Death in the Andes focuses on the current political and economic problems of Peru. Plagued by a century of dictatorships, military coups, and failed attempts at establishing democratic forms of government in an economically impoverished country, the Marxist-Leninist Sendero Luminoso launched an armed insurrection against the Peruvian government in 1980. For fifteen years, they successfully attacked military and police posts, sabotaged public and private facilities, and assassinated community and political leaders. It is estimated that between 1980 and 1995, the period of greatest conflict, more than twenty-five thousand deaths can be attributed to the revolutionary violence, that billions of dollars of public and private infrastructure were destroyed, and that tens of thousands of peasants abandoned their villages and farms.
The government was equally culpable.
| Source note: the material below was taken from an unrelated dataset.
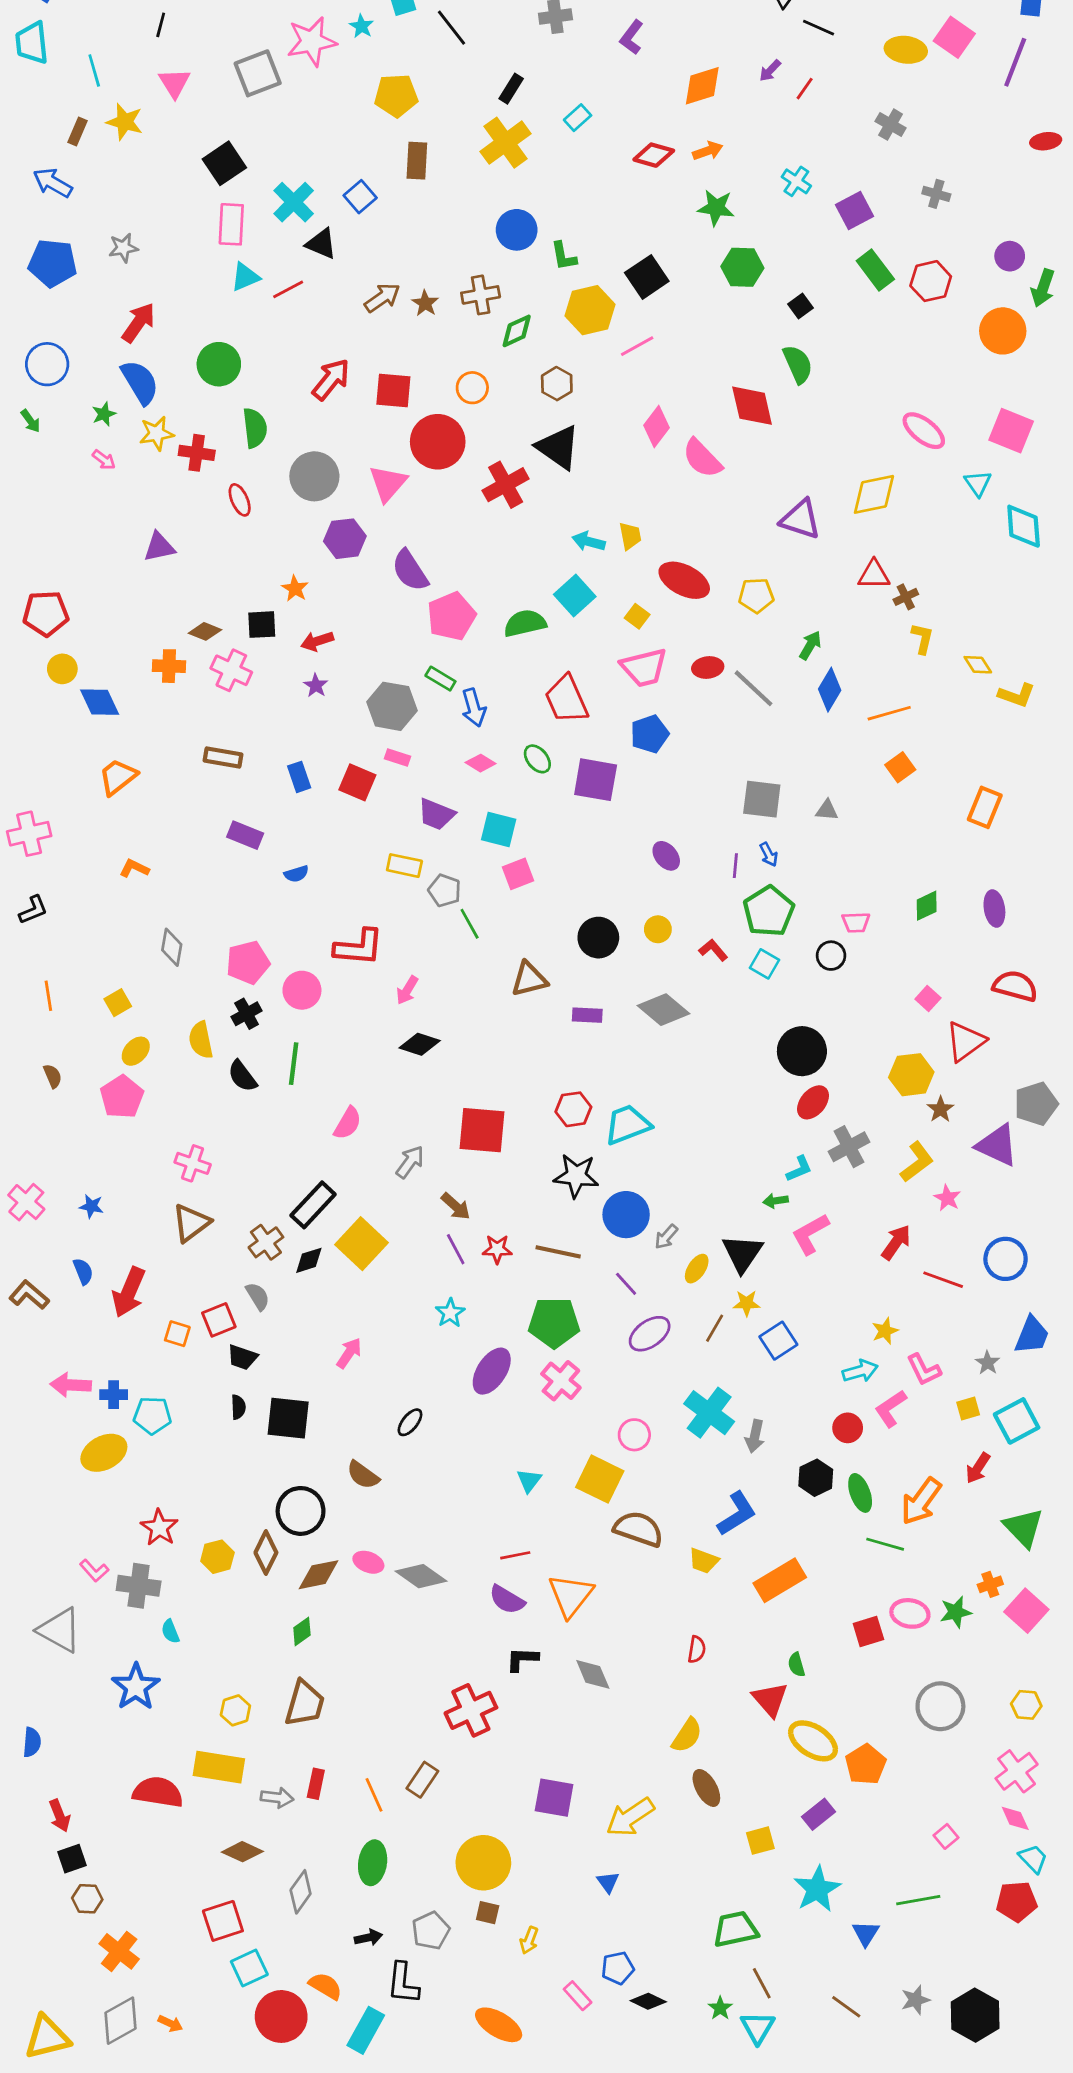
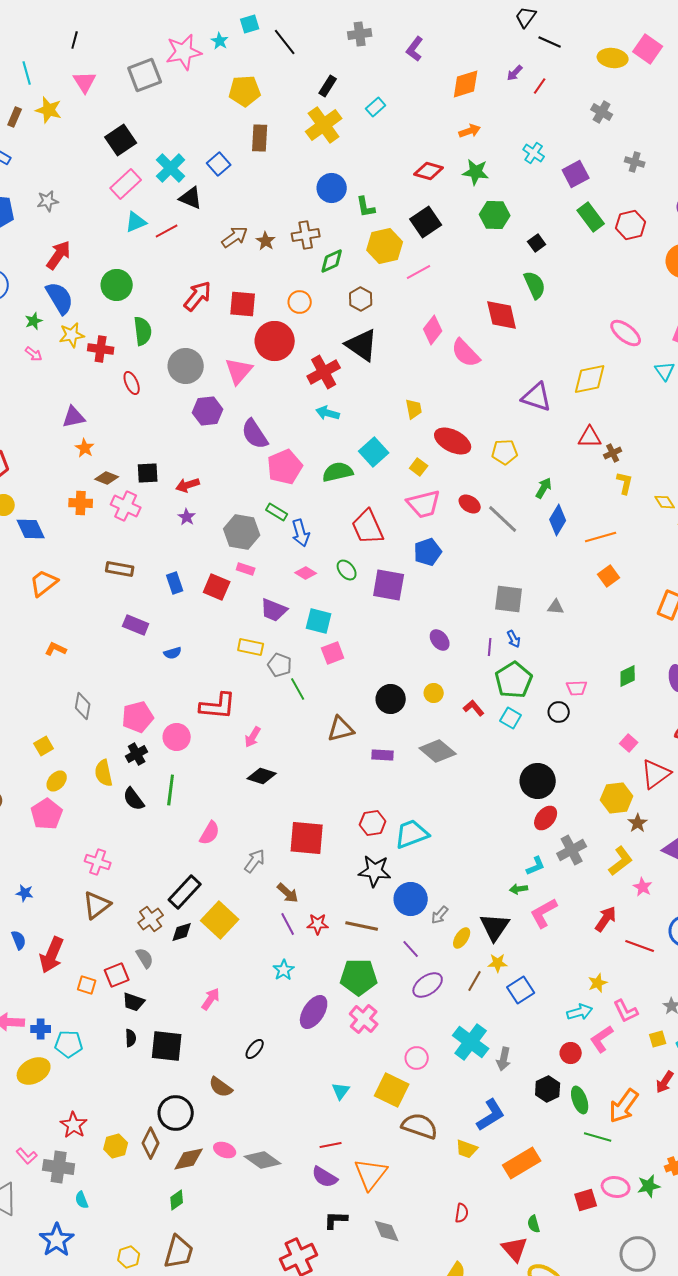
red diamond: (654, 155) -> (429, 171), moved
pink rectangle: (231, 224) -> (126, 184), turned 44
cyan arrow: (589, 541) -> (328, 413), moved
orange star: (295, 589) -> (85, 448), moved
red ellipse: (708, 667) -> (470, 504), turned 40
During the same period, the Peruvian army was responsible for more than five thousand enforced disappearances and more than one thousand extrajudicial executions. In 1995, human rights groups were outraged when amnesty laws provided institutional immunity for violations committed by the military and other authorities.
In Death in the Andes, Vargas Llosa was primarily concerned with the Peruvians caught between these two extreme factions, the ordinary people trapped haplessly in the middle. These peasants understood neither the vagaries of government politics nor the complexities of political ideologies. They tried to survive in a harsh economic environment in which they were aided only by their native wit and shrewdness.